◆ TO DO: The entries follow. Copy every line in which "This" appears.

[INFORMATION PROVIDED — start]

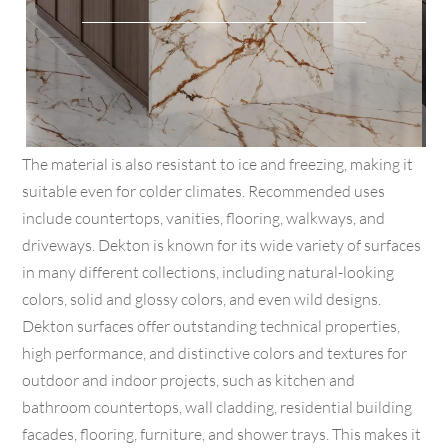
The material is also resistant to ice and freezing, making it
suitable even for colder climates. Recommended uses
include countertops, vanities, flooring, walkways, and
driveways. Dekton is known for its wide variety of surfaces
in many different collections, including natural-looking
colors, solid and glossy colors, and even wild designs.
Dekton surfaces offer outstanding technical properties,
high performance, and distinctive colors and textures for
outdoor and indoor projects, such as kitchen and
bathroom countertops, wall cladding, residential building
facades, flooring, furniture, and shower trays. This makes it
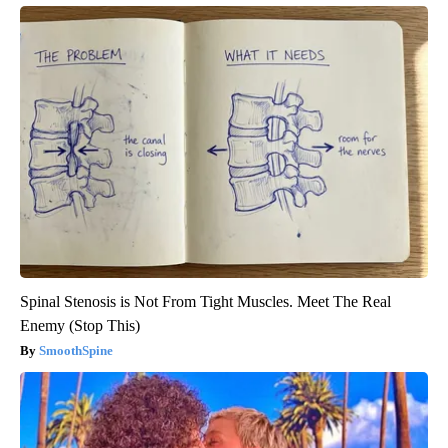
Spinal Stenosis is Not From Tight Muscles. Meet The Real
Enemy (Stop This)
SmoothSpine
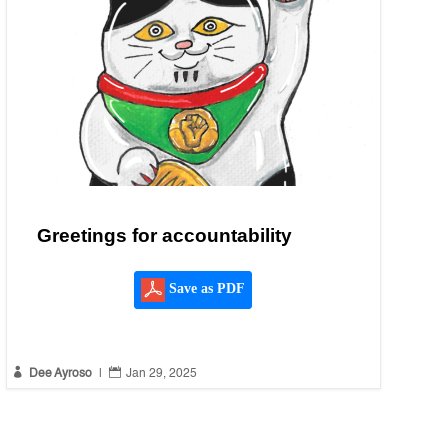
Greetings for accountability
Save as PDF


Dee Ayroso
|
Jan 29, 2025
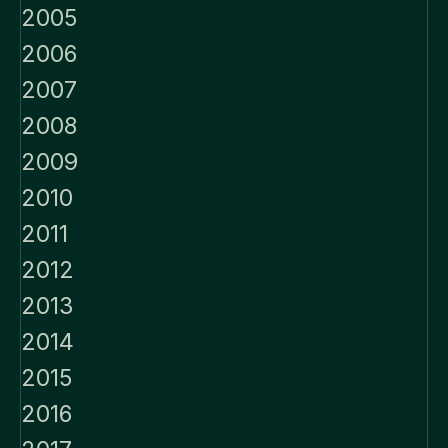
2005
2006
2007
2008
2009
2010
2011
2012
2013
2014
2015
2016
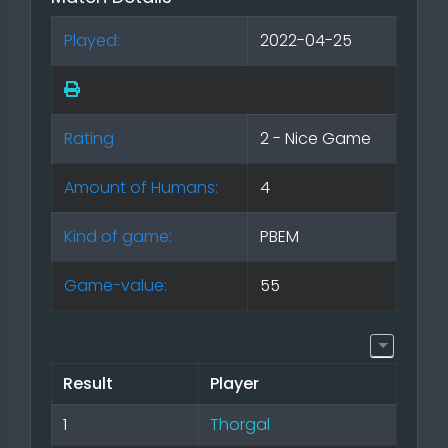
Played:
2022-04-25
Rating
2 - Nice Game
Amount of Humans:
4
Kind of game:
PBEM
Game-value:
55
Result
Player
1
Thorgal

[INFORMATION PROVIDED — finish]

◆ PROBLEM SOLUTION:
facades, flooring, furniture, and shower trays. This makes it
Enemy (Stop This)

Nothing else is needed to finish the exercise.